Essel Group to start rebel T20 league in competition with the IPL in a year's time
The group that started the ICL to start another T20 league
Essel Group have revealed that they plan to set up a Twenty20 league to rival the Indian Premier League (IPL). Subhash Chandra, whose Indian Cricket League (ICL) failed miserably due to BCCI’s opposition, is the man behind the plan.
Two weeks after reports emerged of the group registering company names in multiple cricket-playing nations, the conglomerate has confirmed its plans of the rival league.
Himanshu Mody, Essel's head of finance and strategy, explained the format of the league and said that it could be more than a year before the league came into existence.
“The format for what we are building will be the T20 format, home and away games, across 10-12 cities,” he said. “We are not looking at a short time frame. It could be a year away or even a little more.”

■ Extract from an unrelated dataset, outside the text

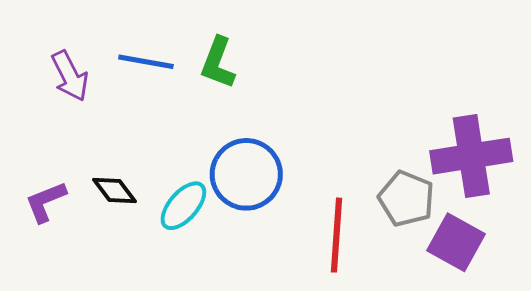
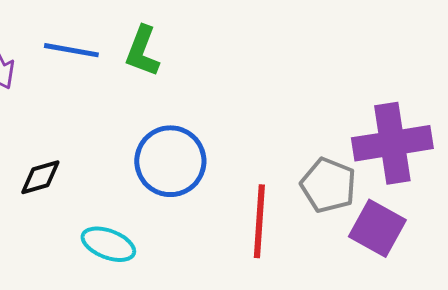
black diamond: (115, 191) -> (40, 177), turned -69
cyan ellipse: (183, 206) -> (108, 244), moved, turned 70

“We got players even from Pakistan”
The ICL had tanked after the BCCI started the IPL, but Mody said that they are better prepared for similar opposition from the Indian cricket governing body.
“We know the timing is right, but we are equally aware of the pitfalls where BCCI can hit us and are much wiser today. Besides the right time, the two main ingredients are players and grounds. We had four grounds in India during ICL and players.” Mody added.

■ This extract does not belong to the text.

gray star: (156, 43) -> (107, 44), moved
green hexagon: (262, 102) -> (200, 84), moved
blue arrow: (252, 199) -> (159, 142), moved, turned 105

The thing that would set this league apart from the IPL would be the presence of Pakistani players, who are not allowed to take part in the ongoing cash-rich T20 tournament.
“We got players even from Pakistan, so I do not see both as a problem at all. On the grounds front, during ICL, we fell short with just four grounds in four cities. Also, we learned we needed eight to 10 teams. So, this time round, we will have to ensure we have more grounds,” Mody reaffirmed.
Clarke, Warner offered contracts
Knowing that the players may not trust the Essel Group because of their failure to pay the players for their participation in the ICL, Chandra mentioned the possibility of the cricketers being given bank guarantees to gain their trust.
The broadcasting should not be an issue as Chandra also owns Zee and its subsidiary Ten Sports, who are still reeling over the BCCI’s decision of not giving them rights to telecast cricket in India.
Leading players like Michael Clarke and David Warner have already been approached over the possibility of playing in the league. Reports indicate that the Australian duo have been offered up to $50 million for a multi-year deal in order to entice them into joining the rebel league.